If you’re a left-brained thinker who behaves in a calm, focused manner, read another article. You already think rationally, schedule fastidiously, document your objectives clearly, and check them off your list. So stop reading this already.
For the rest of you–the right-brainers, the multi-modal people, who are known to be gregarious and abstract thinkers–pay attention.
You need to set big goals in 2013. You already know that. The challenge for you is to turn those big goals into action, keep yourself accountable, and do what you say you’re going to do.
You have the ability to do this, but, the truth is, when it comes to setting goals, especially in business, it’s a left-brained and logical, process-oriented, structured world.
Your challenge is that you’re not going about goal setting and goal attainment in a way that aligns with the way your brain works.
You’ve been coached on goals the old way:
1. Write down your goals.
The stats even back up how important this is. People who write down goals are 33% more likely to achieve them!
2. Cull a detailed, organized list.
Tie your goals to specific dates with smaller deliverables every step along the way.
3. Make each goal SMART.
SMART goals are specific, meaningful, achievable, relevant, and timely.
These steps are useful–for left-brainers. They won’t work for you. You probably wrote down a careful list of SMART goals, but how many times did you look at it? Are you still even working on the same goals you wrote at the beginning of the year (or even the day)? I doubt it.

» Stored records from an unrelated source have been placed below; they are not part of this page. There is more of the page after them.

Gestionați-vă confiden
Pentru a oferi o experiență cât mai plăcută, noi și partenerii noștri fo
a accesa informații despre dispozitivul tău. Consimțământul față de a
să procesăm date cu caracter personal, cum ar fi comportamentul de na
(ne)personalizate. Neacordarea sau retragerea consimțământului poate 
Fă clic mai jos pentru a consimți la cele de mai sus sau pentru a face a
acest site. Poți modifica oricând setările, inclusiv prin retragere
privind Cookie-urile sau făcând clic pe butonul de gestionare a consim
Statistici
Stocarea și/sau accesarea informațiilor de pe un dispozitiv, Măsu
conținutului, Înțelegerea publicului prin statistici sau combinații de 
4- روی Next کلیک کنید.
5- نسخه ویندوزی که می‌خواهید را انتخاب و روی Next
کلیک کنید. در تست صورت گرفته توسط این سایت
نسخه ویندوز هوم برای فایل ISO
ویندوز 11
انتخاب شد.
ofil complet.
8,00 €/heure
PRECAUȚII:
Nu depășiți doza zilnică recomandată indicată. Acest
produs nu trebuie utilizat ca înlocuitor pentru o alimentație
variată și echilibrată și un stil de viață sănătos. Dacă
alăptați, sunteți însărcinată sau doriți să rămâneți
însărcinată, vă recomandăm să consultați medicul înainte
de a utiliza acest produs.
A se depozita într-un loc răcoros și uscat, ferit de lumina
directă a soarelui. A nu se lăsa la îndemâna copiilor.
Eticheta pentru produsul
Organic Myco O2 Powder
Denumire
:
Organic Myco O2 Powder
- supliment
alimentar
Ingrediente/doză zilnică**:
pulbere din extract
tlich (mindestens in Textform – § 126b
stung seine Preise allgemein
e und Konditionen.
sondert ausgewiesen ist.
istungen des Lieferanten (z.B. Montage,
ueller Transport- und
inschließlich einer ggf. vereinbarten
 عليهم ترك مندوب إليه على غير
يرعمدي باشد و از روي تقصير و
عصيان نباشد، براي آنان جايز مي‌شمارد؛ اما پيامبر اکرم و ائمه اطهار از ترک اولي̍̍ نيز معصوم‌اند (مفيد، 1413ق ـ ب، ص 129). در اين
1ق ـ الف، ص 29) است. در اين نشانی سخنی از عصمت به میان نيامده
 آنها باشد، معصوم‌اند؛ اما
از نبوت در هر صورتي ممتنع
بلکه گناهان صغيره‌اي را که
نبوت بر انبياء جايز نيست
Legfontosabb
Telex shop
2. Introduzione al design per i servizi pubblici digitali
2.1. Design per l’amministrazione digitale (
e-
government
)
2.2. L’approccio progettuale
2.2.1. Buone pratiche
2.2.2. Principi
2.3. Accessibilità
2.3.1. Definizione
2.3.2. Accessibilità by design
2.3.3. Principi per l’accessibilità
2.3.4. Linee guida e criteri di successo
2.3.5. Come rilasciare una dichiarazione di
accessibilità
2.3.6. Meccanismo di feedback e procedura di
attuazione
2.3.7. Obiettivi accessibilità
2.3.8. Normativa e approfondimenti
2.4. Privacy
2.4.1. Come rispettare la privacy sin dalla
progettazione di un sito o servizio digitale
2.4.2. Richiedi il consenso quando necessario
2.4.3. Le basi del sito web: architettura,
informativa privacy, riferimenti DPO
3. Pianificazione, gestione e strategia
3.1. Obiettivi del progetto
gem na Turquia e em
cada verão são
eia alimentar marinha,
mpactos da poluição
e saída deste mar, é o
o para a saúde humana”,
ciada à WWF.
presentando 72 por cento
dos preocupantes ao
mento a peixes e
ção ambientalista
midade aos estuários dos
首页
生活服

The key for you–an outgoing right-brainer–is to look deeper at what your goals are about. Give yourself manageable and actionable deliverables that will result in productivity. And tap into your brain.

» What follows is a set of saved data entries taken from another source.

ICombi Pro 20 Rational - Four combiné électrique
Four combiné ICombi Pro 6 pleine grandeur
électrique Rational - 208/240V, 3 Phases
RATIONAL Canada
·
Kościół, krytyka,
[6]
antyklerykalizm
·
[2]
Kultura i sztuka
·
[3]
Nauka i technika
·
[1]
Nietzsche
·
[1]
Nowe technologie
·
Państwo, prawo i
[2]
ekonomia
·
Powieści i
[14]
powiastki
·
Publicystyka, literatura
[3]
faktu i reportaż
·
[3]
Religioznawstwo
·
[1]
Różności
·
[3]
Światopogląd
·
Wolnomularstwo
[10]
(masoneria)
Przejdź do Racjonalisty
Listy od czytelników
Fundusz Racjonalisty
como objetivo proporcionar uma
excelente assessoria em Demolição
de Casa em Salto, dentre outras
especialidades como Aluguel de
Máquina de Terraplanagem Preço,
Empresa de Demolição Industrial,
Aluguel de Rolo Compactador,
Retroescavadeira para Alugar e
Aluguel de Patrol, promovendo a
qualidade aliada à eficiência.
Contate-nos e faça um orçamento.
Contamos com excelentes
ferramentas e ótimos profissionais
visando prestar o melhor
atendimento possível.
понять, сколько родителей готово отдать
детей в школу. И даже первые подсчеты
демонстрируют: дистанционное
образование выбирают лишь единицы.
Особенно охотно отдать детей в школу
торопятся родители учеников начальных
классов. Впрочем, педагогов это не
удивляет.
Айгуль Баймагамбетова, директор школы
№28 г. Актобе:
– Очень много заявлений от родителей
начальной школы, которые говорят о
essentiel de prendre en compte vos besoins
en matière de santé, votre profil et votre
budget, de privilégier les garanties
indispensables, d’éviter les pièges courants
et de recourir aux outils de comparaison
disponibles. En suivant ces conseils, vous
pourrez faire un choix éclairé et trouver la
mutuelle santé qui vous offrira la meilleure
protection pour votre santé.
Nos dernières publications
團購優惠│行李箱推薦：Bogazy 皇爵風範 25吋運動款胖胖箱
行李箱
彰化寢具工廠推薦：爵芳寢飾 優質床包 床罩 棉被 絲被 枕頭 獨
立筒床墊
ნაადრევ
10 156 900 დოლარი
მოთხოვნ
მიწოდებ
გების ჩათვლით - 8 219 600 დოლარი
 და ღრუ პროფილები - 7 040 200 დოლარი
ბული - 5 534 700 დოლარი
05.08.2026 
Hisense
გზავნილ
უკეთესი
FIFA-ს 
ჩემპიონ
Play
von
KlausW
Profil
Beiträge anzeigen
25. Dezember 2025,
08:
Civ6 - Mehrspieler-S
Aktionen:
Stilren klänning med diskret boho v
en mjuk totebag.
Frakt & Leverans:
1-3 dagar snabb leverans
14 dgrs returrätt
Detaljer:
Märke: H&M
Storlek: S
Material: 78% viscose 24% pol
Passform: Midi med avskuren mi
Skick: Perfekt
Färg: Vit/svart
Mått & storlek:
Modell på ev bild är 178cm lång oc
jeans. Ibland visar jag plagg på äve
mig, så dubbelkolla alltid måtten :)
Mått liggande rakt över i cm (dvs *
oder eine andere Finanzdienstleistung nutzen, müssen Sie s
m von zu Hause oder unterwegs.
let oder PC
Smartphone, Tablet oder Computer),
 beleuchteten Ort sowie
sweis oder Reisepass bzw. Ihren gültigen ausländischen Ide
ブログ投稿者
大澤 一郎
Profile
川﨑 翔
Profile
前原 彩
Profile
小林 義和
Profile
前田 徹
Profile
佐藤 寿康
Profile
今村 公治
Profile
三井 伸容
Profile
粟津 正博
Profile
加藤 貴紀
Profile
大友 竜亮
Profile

If you’re a social thinker, record your goals on paper, but also in conversations and interactions with other people. Have others keep you on task. It’s amazing how well this works and you’ll actually enjoy it!
If you’re conceptual, writing down goals probably seems pointless. Instead, dream big and trick your brain by thinking of your goals as a vision for the future. Draw a metaphor of your goals and revisit those images frequently.

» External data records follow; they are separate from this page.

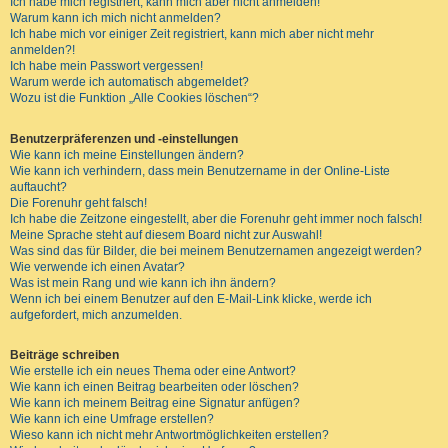
Ich habe mich registriert, kann mich aber nicht anmelden!
Warum kann ich mich nicht anmelden?
Ich habe mich vor einiger Zeit registriert, kann mich aber nicht mehr
anmelden?!
Ich habe mein Passwort vergessen!
Warum werde ich automatisch abgemeldet?
Wozu ist die Funktion „Alle Cookies löschen“?
Benutzerpräferenzen und -einstellungen
Wie kann ich meine Einstellungen ändern?
Wie kann ich verhindern, dass mein Benutzername in der Online-Liste
auftaucht?
Die Forenuhr geht falsch!
Ich habe die Zeitzone eingestellt, aber die Forenuhr geht immer noch falsch!
Meine Sprache steht auf diesem Board nicht zur Auswahl!
Was sind das für Bilder, die bei meinem Benutzernamen angezeigt werden?
Wie verwende ich einen Avatar?
Was ist mein Rang und wie kann ich ihn ändern?
Wenn ich bei einem Benutzer auf den E-Mail-Link klicke, werde ich
aufgefordert, mich anzumelden.
Beiträge schreiben
Wie erstelle ich ein neues Thema oder eine Antwort?
Wie kann ich einen Beitrag bearbeiten oder löschen?
Wie kann ich meinem Beitrag eine Signatur anfügen?
Wie kann ich eine Umfrage erstellen?
Wieso kann ich nicht mehr Antwortmöglichkeiten erstellen?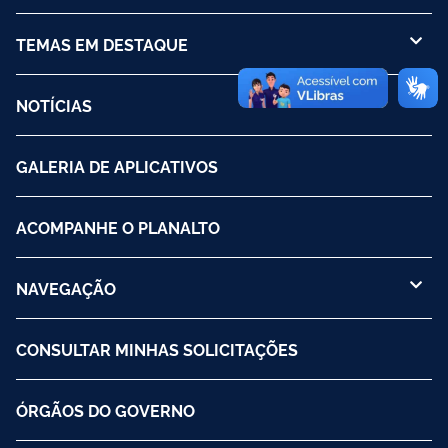
TEMAS EM DESTAQUE
NOTÍCIAS
GALERIA DE APLICATIVOS
ACOMPANHE O PLANALTO
NAVEGAÇÃO
CONSULTAR MINHAS SOLICITAÇÕES
ÓRGÃOS DO GOVERNO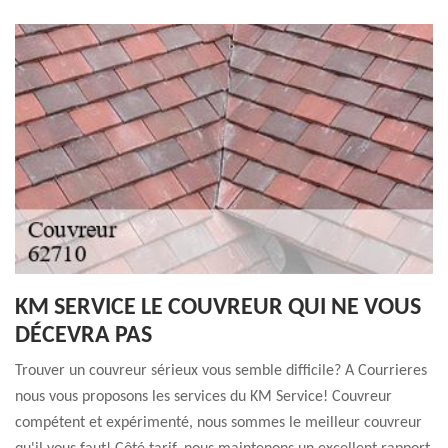
KM SERVICE LE COUVREUR QUI NE VOUS
DÉCEVRA PAS
Trouver un couvreur sérieux vous semble difficile? A Courrieres
nous vous proposons les services du KM Service! Couvreur
compétent et expérimenté, nous sommes le meilleur couvreur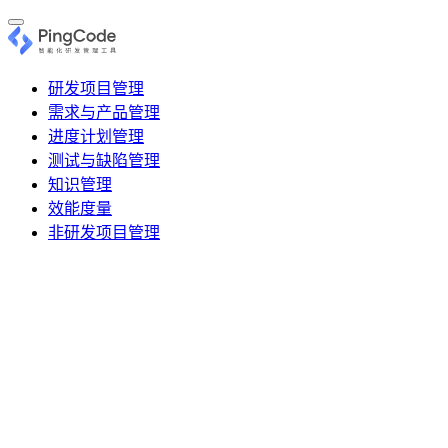
研发项目管理
需求与产品管理
进度计划管理
测试与缺陷管理
知识管理
效能度量
非研发项目管理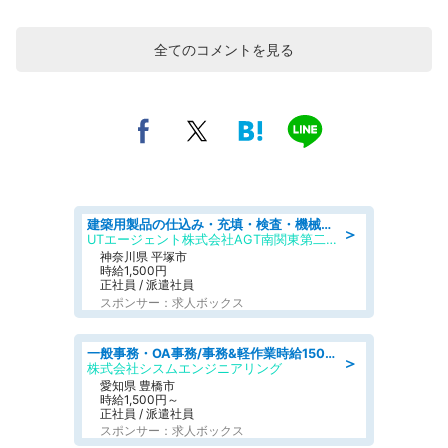
全てのコメントを見る
建築用製品の仕込み・充填・検査・機械操作/寮完備/日払い/工場・製造
＞
UTエージェント株式会社AGT南関東第二CU
神奈川県 平塚市
時給1,500円
正社員 / 派遣社員
スポンサー：求人ボックス
一般事務・OA事務/事務&軽作業時給1500円土日祝休み各種社保完備
＞
株式会社シスムエンジニアリング
愛知県 豊橋市
時給1,500円～
正社員 / 派遣社員
スポンサー：求人ボックス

If you tend to think in a multi-faceted way, you’ll find many different goal-setting models helpful. Don’t be constrained to one; instead experiment with many to find the best (or a few strong) fits.
In addition to how you think, know your natural behavior propensity, and set goals that match it, to help you succeed at your goals.
If you’re quiet, you’re probably perfectly comfortable writing down your list and personally checking it. But if you’re more on the gregarious end of the spectrum, you should use that fact to your advantage–get others involved with your goals, and ask for their help. Be loud about what you want to achieve.
If, however, you have a competitive and driving personality, try not to push objectives purely for the sake of it. Or if you’re more of an amiable person, create goals that will make a difference, and commit to doing them even if you rock the boat.
When it comes to flexibility, if you prefer clearly-defined situations, you probably already know that goal setting comes naturally–just make sure you revisit goals frequently to know if and when you need to change something to achieve them. If, on the other hand, you’re comfortable with flux and welcome change, goal-setting probably seems tough. Use your adaptability as a strength; since you’re open to new things, try out different goal-setting styles to hone in on the right path.
Goals are made to propel you to be successful. Use your brain to achieve big things in 2013!